This sounds very useful as way to quickly dig through data when doing research... then you can always go back and verify the model's conclusions later if you need to.
What makes me nervous though, is that I can easily see this becoming a scary consumer product people would trust at face value. A la, a Google Quick Answer box on steroids that's more difficult to verify.

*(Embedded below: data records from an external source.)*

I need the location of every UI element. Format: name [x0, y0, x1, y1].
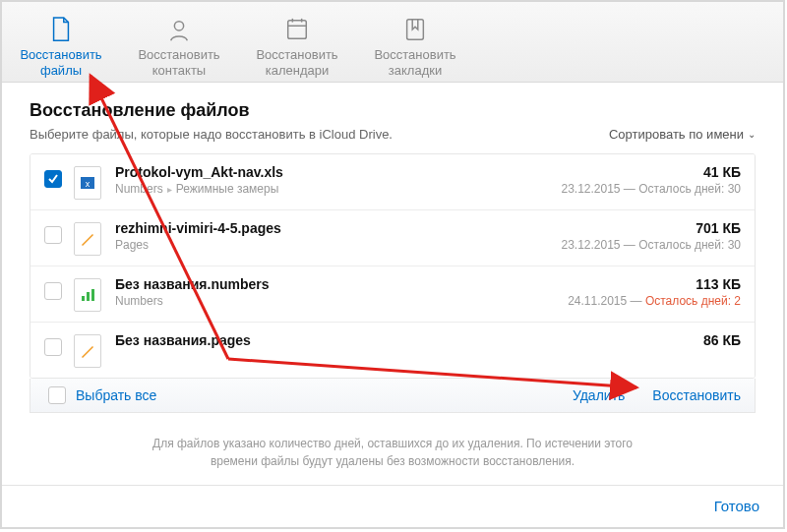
file-row[interactable]: x Protokol-vym_Akt-nav.xls Numbers▸Режим…	[30, 154, 755, 210]
tab-label-line2: календари	[238, 63, 356, 79]
svg-rect-5	[407, 20, 424, 39]
file-path: Numbers	[115, 294, 568, 308]
contact-icon	[120, 16, 238, 43]
restore-button[interactable]: Восстановить	[652, 387, 741, 403]
svg-rect-9	[87, 292, 90, 301]
chevron-down-icon: ⌄	[748, 129, 756, 140]
doc-pages-icon	[74, 334, 101, 368]
svg-rect-10	[91, 289, 94, 301]
checkbox[interactable]	[44, 170, 62, 188]
tab-label-line2: файлы	[2, 63, 120, 79]
file-row[interactable]: Без названия.pages 86 КБ	[30, 323, 755, 378]
file-name: rezhimni-vimiri-4-5.pages	[115, 220, 561, 236]
doc-excel-icon: x	[74, 166, 101, 200]
delete-button[interactable]: Удалить	[573, 387, 625, 403]
footer: Готово	[2, 485, 783, 527]
file-row[interactable]: rezhimni-vimiri-4-5.pages Pages 701 КБ 2…	[30, 210, 755, 266]
checkbox[interactable]	[44, 338, 62, 356]
file-path: Pages	[115, 238, 561, 252]
select-all-button[interactable]: Выбрать все	[76, 387, 156, 403]
main-panel: Восстановление файлов Выберите файлы, ко…	[2, 83, 783, 470]
file-size: 701 КБ	[561, 220, 741, 236]
file-size: 113 КБ	[568, 276, 741, 292]
calendar-icon	[238, 16, 356, 43]
tab-restore-calendars[interactable]: Восстановить календари	[238, 12, 356, 82]
file-size: 41 КБ	[561, 164, 741, 180]
bookmark-icon	[356, 16, 474, 43]
sort-dropdown[interactable]: Сортировать по имени ⌄	[609, 127, 756, 142]
checkbox[interactable]	[44, 226, 62, 244]
tab-restore-contacts[interactable]: Восстановить контакты	[120, 12, 238, 82]
tab-label-line1: Восстановить	[2, 47, 120, 63]
select-all-checkbox[interactable]	[48, 386, 66, 404]
file-name: Protokol-vym_Akt-nav.xls	[115, 164, 561, 180]
toolbar: Восстановить файлы Восстановить контакты…	[2, 2, 783, 83]
tab-label-line1: Восстановить	[120, 47, 238, 63]
file-meta: 24.11.2015 — Осталось дней: 2	[568, 294, 741, 308]
done-button[interactable]: Готово	[714, 498, 759, 514]
doc-numbers-icon	[74, 278, 101, 312]
file-path: Numbers▸Режимные замеры	[115, 182, 561, 196]
tab-label-line1: Восстановить	[238, 47, 356, 63]
doc-pages-icon	[74, 222, 101, 256]
page-title: Восстановление файлов	[30, 100, 756, 121]
file-size: 86 КБ	[703, 332, 741, 348]
checkbox[interactable]	[44, 282, 62, 300]
svg-rect-1	[288, 21, 307, 39]
file-list: x Protokol-vym_Akt-nav.xls Numbers▸Режим…	[30, 153, 756, 379]
action-bar: Выбрать все Удалить Восстановить	[30, 379, 756, 413]
svg-text:x: x	[86, 179, 91, 189]
footnote: Для файлов указано количество дней, оста…	[137, 435, 648, 470]
file-icon	[2, 16, 120, 43]
file-name: Без названия.pages	[115, 332, 703, 348]
tab-label-line2: закладки	[356, 63, 474, 79]
file-meta: 23.12.2015 — Осталось дней: 30	[561, 182, 741, 196]
tab-restore-files[interactable]: Восстановить файлы	[2, 12, 120, 82]
tab-label-line1: Восстановить	[356, 47, 474, 63]
tab-restore-bookmarks[interactable]: Восстановить закладки	[356, 12, 474, 82]
svg-rect-8	[82, 296, 85, 301]
file-name: Без названия.numbers	[115, 276, 568, 292]
svg-point-0	[174, 22, 183, 30]
page-subtitle: Выберите файлы, которые надо восстановит…	[30, 127, 393, 142]
file-meta: 23.12.2015 — Осталось дней: 30	[561, 238, 741, 252]
tab-label-line2: контакты	[120, 63, 238, 79]
file-row[interactable]: Без названия.numbers Numbers 113 КБ 24.1…	[30, 266, 755, 323]
sort-label: Сортировать по имени	[609, 127, 744, 142]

We already have this problem, and Google's "search" widgets (e.g. dictionary, snippets, Q&A) are probably a big offender. Falsehoods are everywhere, but people tend to arrive at the truth, and once they do, the truth tends to go viral and flood fill over the falsehoods. What scares me is how easy it would be to create higher-order falsehoods. For example, X, Y, and Z are all false, but corroborate each other, making all of them more believable. These "regions" of falseness already trap millions of people today into throwing away their money -- think pyramid schemes, cults, etc.
I think you're absolutely right that this only going to be exacerbated.
Google could resolve this will well thought out UX.
Each answer could have a "show working" link which would display extracts of the tables used to derive the result, with the specific data used highlighted.
They could also have a "show a different result" link which would display the next most likely result with a substantially different answer. The user can then compare both methods and decide if Google probably has it correct.
How does this relate to Google Sheets "Explore" feature I've used it couple times and then got disappointed in one or two ways. But otherwise it helped me to quickly plot and analyse 3k rows.
What makes me nervous though, is that I can easily see this becoming a scary consumer product people would trust at face value. A la, a Google Quick Answer box on steroids that's more difficult to verify.